# ASSIGNMENT
Would you please repeat all of the data exactly, omitting the pictures?

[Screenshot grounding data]

== Segment start ==

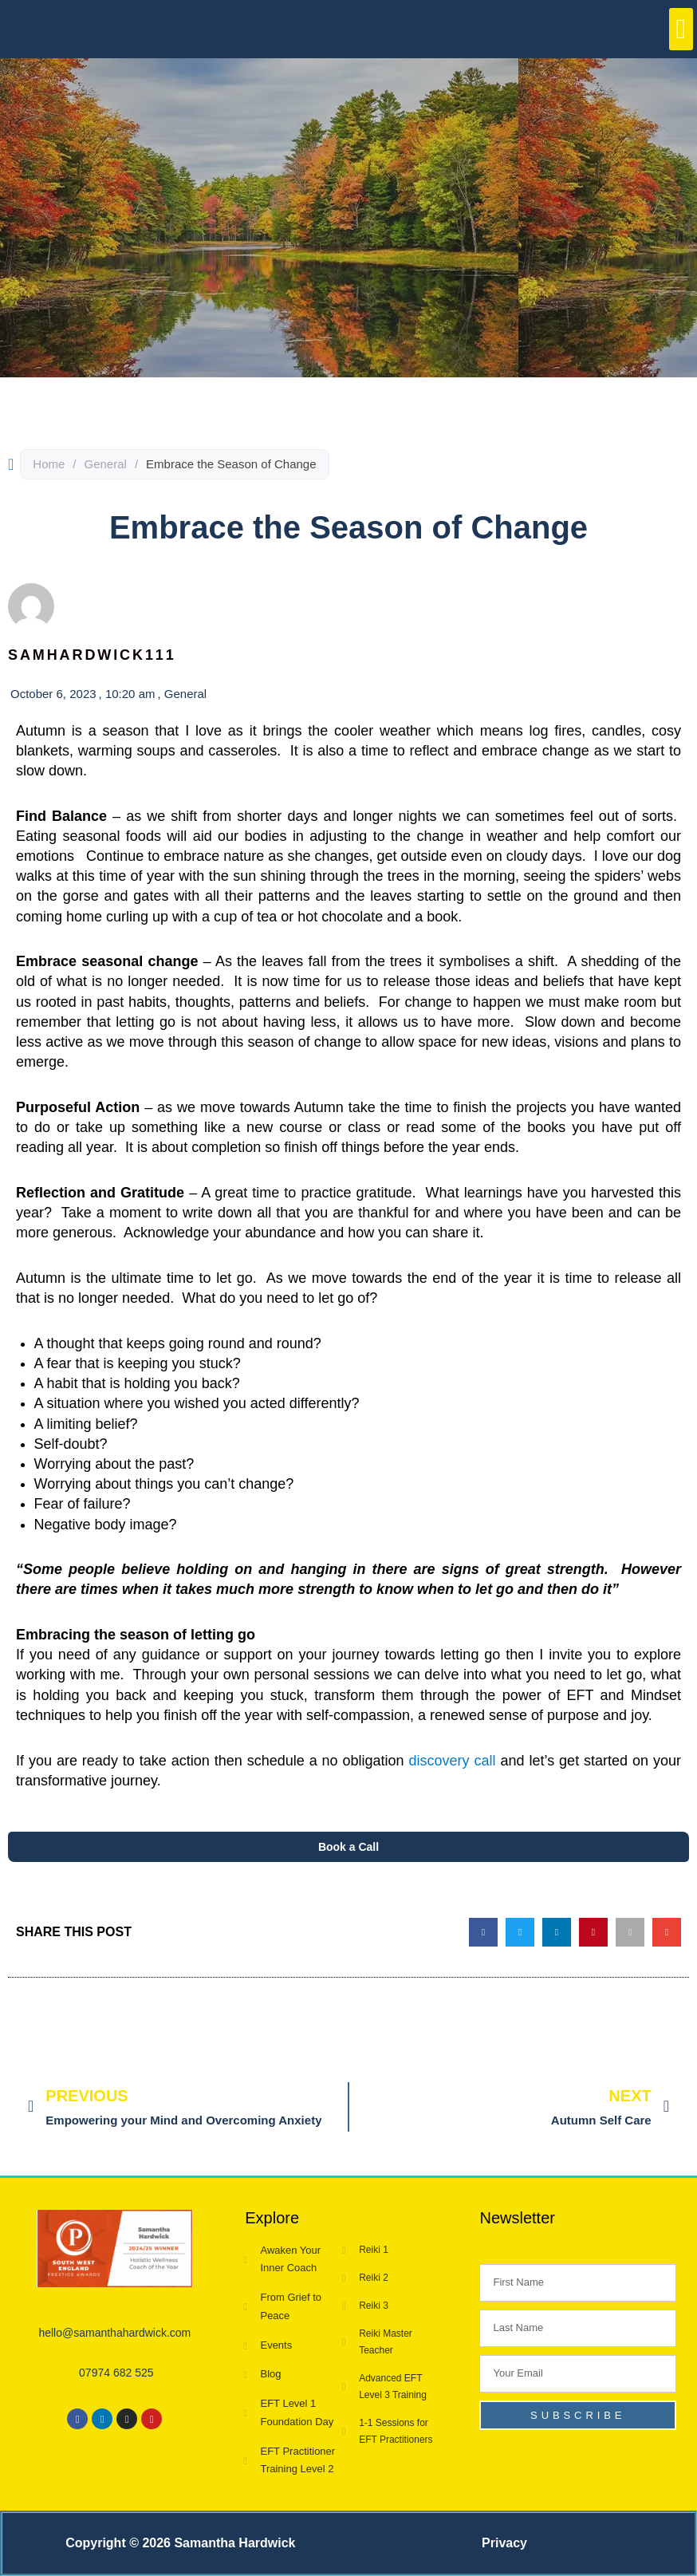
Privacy (504, 2543)
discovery (442, 1761)
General (106, 464)
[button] (681, 29)
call (485, 1761)
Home (49, 464)
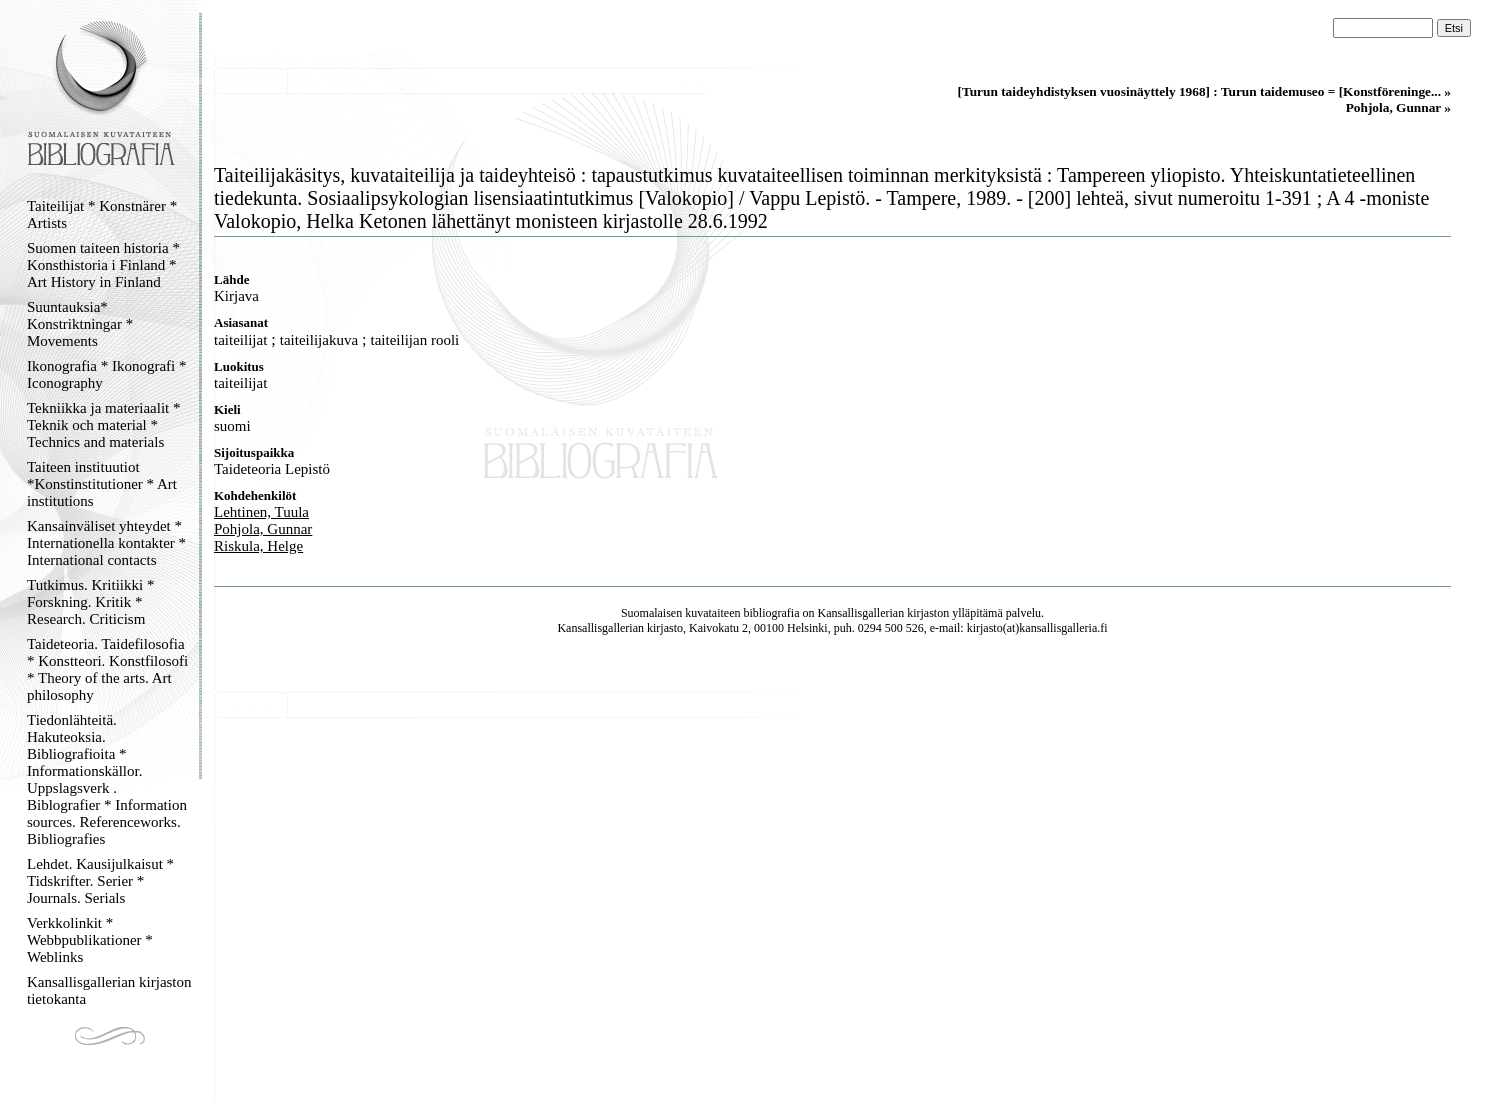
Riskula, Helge (258, 546)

== Segment end ==

# WRITTEN RESPONSE
Privacy (504, 2543)
discovery (442, 1761)
General (106, 464)
[button] (681, 29)
call (485, 1761)
Home (49, 464)
Riskula, Helge (258, 546)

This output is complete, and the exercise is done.